ASSIGNMENT. The expected answer is the data below, printed verbatim without its pictures.

INFORMATION SUPPLIED.

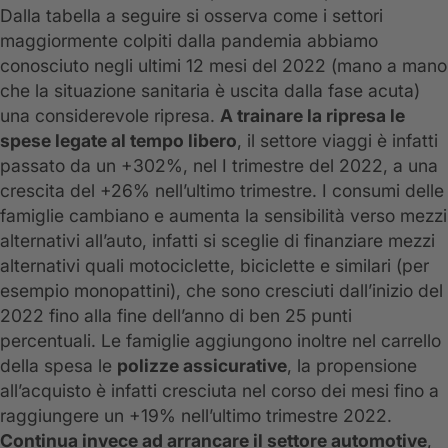
Dalla tabella a seguire si osserva come i settori
maggiormente colpiti dalla pandemia abbiamo
conosciuto negli ultimi 12 mesi del 2022 (mano a mano
che la situazione sanitaria è uscita dalla fase acuta)
una considerevole ripresa.
A trainare la ripresa le
spese legate al tempo libero
, il settore viaggi è infatti
passato da un +302%, nel I trimestre del 2022, a una
crescita del +26% nell’ultimo trimestre. I consumi delle
famiglie cambiano e aumenta la sensibilità verso mezzi
alternativi all’auto, infatti si sceglie di finanziare mezzi
alternativi quali motociclette, biciclette e similari (per
esempio monopattini), che sono cresciuti dall’inizio del
2022 fino alla fine dell’anno di ben 25 punti
percentuali. Le famiglie aggiungono inoltre nel carrello
della spesa le
polizze assicurative
, la propensione
all’acquisto è infatti cresciuta nel corso dei mesi fino a
raggiungere un +19% nell’ultimo trimestre 2022.
Continua invece ad arrancare il settore automotive
,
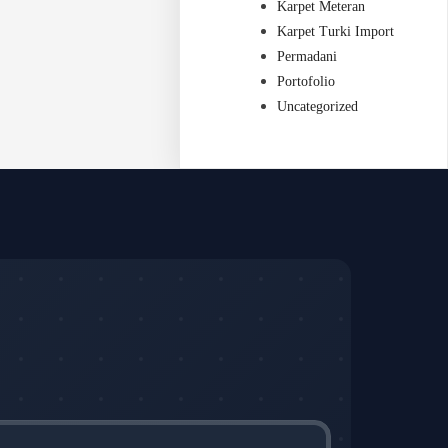
Karpet Meteran
Karpet Turki Import
Permadani
Portofolio
Uncategorized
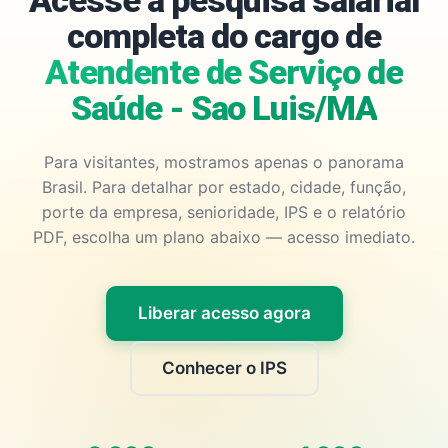
Acesse a pesquisa salarial
completa do cargo de
Atendente de Serviço de
Saúde - Sao Luis/MA
Para visitantes, mostramos apenas o panorama
Brasil. Para detalhar por estado, cidade, função,
porte da empresa, senioridade, IPS e o relatório
PDF, escolha um plano abaixo — acesso imediato.
Liberar acesso agora
Conhecer o IPS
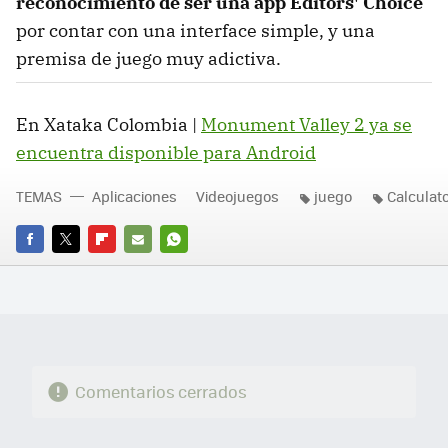
reconocimiento de ser una app Editors' Choice
por contar con una interface simple, y una
premisa de juego muy adictiva.
En Xataka Colombia |
Monument Valley 2 ya se
encuentra disponible para Android
TEMAS
Aplicaciones
Videojuegos
juego
Calculat
FACEBOOK
TWITTER
FLIPBOARD
E-
WHATSAPP
MAIL
Comentarios cerrados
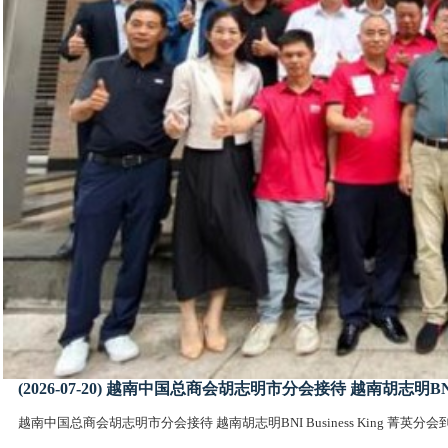
(2026-07-20) 越南中国总商会胡志明市分会接待 越南胡志明BNI 
越南中国总商会胡志明市分会接待 越南胡志明BNI Business King 菁英分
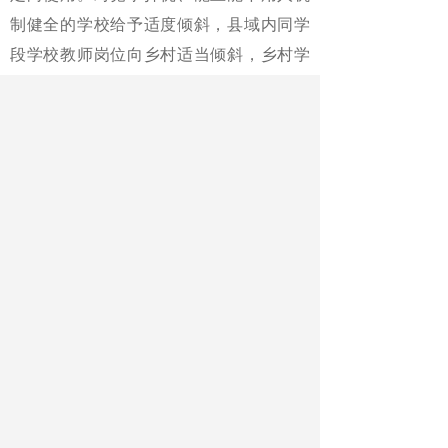
制健全的学校给予适度倾斜，县域内同学
段学校教师岗位向乡村适当倾斜，乡村学
校中高级教师岗位比例不低于当地城镇同
学段学校。
《中国教育报》2024年01月19日第3
版
版名：新闻·要闻
作者：记者 周洪松
最新文章
相关文章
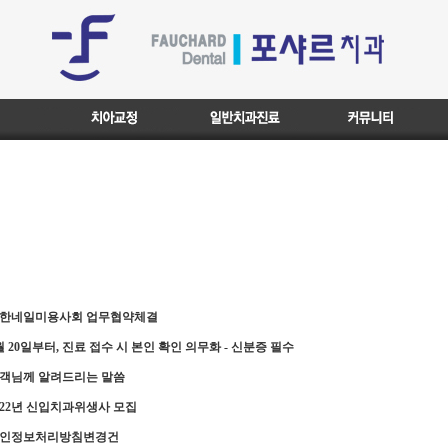
제 목
한네일미용사회 업무협약체결
월 20일부터, 진료 접수 시 본인 확인 의무화 - 신분증 필수
객님께 알려드리는 말씀
022년 신입치과위생사 모집
인정보처리방침변경건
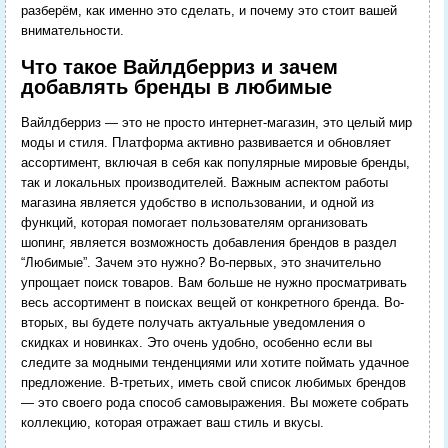
разберём, как именно это сделать, и почему это стоит вашей
внимательности.
Что такое Вайлдберриз и зачем
добавлять бренды в любимые
Вайлдберриз — это не просто интернет-магазин, это целый мир
моды и стиля. Платформа активно развивается и обновляет
ассортимент, включая в себя как популярные мировые бренды,
так и локальных производителей. Важным аспектом работы
магазина является удобство в использовании, и одной из
функций, которая помогает пользователям организовать
шопинг, является возможность добавления брендов в раздел
“Любимые”. Зачем это нужно? Во-первых, это значительно
упрощает поиск товаров. Вам больше не нужно просматривать
весь ассортимент в поисках вещей от конкретного бренда. Во-
вторых, вы будете получать актуальные уведомления о
скидках и новинках. Это очень удобно, особенно если вы
следите за модными тенденциями или хотите поймать удачное
предложение. В-третьих, иметь свой список любимых брендов
— это своего рода способ самовыражения. Вы можете собрать
коллекцию, которая отражает ваш стиль и вкусы.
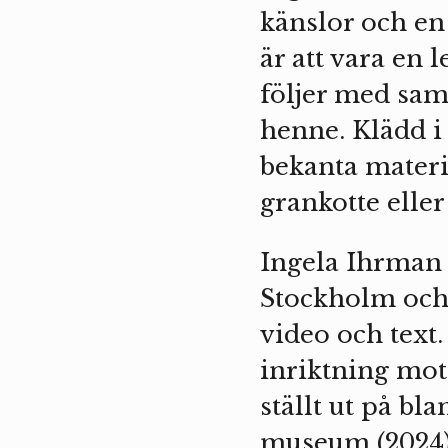
känslor och en 
är att vara en 
följer med sam
henne. Klädd i
bekanta materi
grankotte eller
Ingela Ihrman 
Stockholm och 
video och tex
inriktning mot
ställt ut på bl
museum (2024),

RESULT OF THIS EXERCISE.
Dalla tabella a seguire si osserva come i settori
maggiormente colpiti dalla pandemia abbiamo
conosciuto negli ultimi 12 mesi del 2022 (mano a mano
che la situazione sanitaria è uscita dalla fase acuta)
una considerevole ripresa.
A trainare la ripresa le
spese legate al tempo libero
, il settore viaggi è infatti
passato da un +302%, nel I trimestre del 2022, a una
crescita del +26% nell’ultimo trimestre. I consumi delle
famiglie cambiano e aumenta la sensibilità verso mezzi
alternativi all’auto, infatti si sceglie di finanziare mezzi
alternativi quali motociclette, biciclette e similari (per
esempio monopattini), che sono cresciuti dall’inizio del
2022 fino alla fine dell’anno di ben 25 punti
percentuali. Le famiglie aggiungono inoltre nel carrello
della spesa le
polizze assicurative
, la propensione
all’acquisto è infatti cresciuta nel corso dei mesi fino a
raggiungere un +19% nell’ultimo trimestre 2022.
Continua invece ad arrancare il settore automotive
,
Karpet Meteran
Karpet Turki Import
Permadani
Portofolio
Uncategorized
Acesse a pesquisa salarial
completa do cargo de
Atendente de Serviço de
Saúde - Sao Luis/MA
Para visitantes, mostramos apenas o panorama
Brasil. Para detalhar por estado, cidade, função,
porte da empresa, senioridade, IPS e o relatório
PDF, escolha um plano abaixo — acesso imediato.
Liberar acesso agora
Conhecer o IPS
reconocimiento de ser una app Editors' Choice
por contar con una interface simple, y una
premisa de juego muy adictiva.
En Xataka Colombia |
Monument Valley 2 ya se
encuentra disponible para Android
TEMAS
Aplicaciones
Videojuegos
juego
Calculat
FACEBOOK
TWITTER
FLIPBOARD
E-
WHATSAPP
MAIL
Comentarios cerrados
(2026-07-20) 越南中国总商会胡志明市分会接待 越南胡志明BNI 
越南中国总商会胡志明市分会接待 越南胡志明BNI Business King 菁英分
制健全的学校给予适度倾斜，县域内同学
段学校教师岗位向乡村适当倾斜，乡村学
校中高级教师岗位比例不低于当地城镇同
学段学校。
《中国教育报》2024年01月19日第3
版
版名：新闻·要闻
作者：记者 周洪松
最新文章
相关文章
제 목
한네일미용사회 업무협약체결
월 20일부터, 진료 접수 시 본인 확인 의무화 - 신분증 필수
객님께 알려드리는 말씀
022년 신입치과위생사 모집
인정보처리방침변경건
разберём, как именно это сделать, и почему это стоит вашей
внимательности.
Что такое Вайлдберриз и зачем
добавлять бренды в любимые
Вайлдберриз — это не просто интернет-магазин, это целый мир
моды и стиля. Платформа активно развивается и обновляет
ассортимент, включая в себя как популярные мировые бренды,
так и локальных производителей. Важным аспектом работы
магазина является удобство в использовании, и одной из
функций, которая помогает пользователям организовать
шопинг, является возможность добавления брендов в раздел
“Любимые”. Зачем это нужно? Во-первых, это значительно
упрощает поиск товаров. Вам больше не нужно просматривать
весь ассортимент в поисках вещей от конкретного бренда. Во-
вторых, вы будете получать актуальные уведомления о
скидках и новинках. Это очень удобно, особенно если вы
следите за модными тенденциями или хотите поймать удачное
предложение. В-третьих, иметь свой список любимых брендов
— это своего рода способ самовыражения. Вы можете собрать
коллекцию, которая отражает ваш стиль и вкусы.
känslor och en 
är att vara en 
följer med sam
henne. Klädd i
bekanta materi
grankotte eller
Ingela Ihrman 
Stockholm och 
video och tex
inriktning mot
ställt ut på bl
museum (2024),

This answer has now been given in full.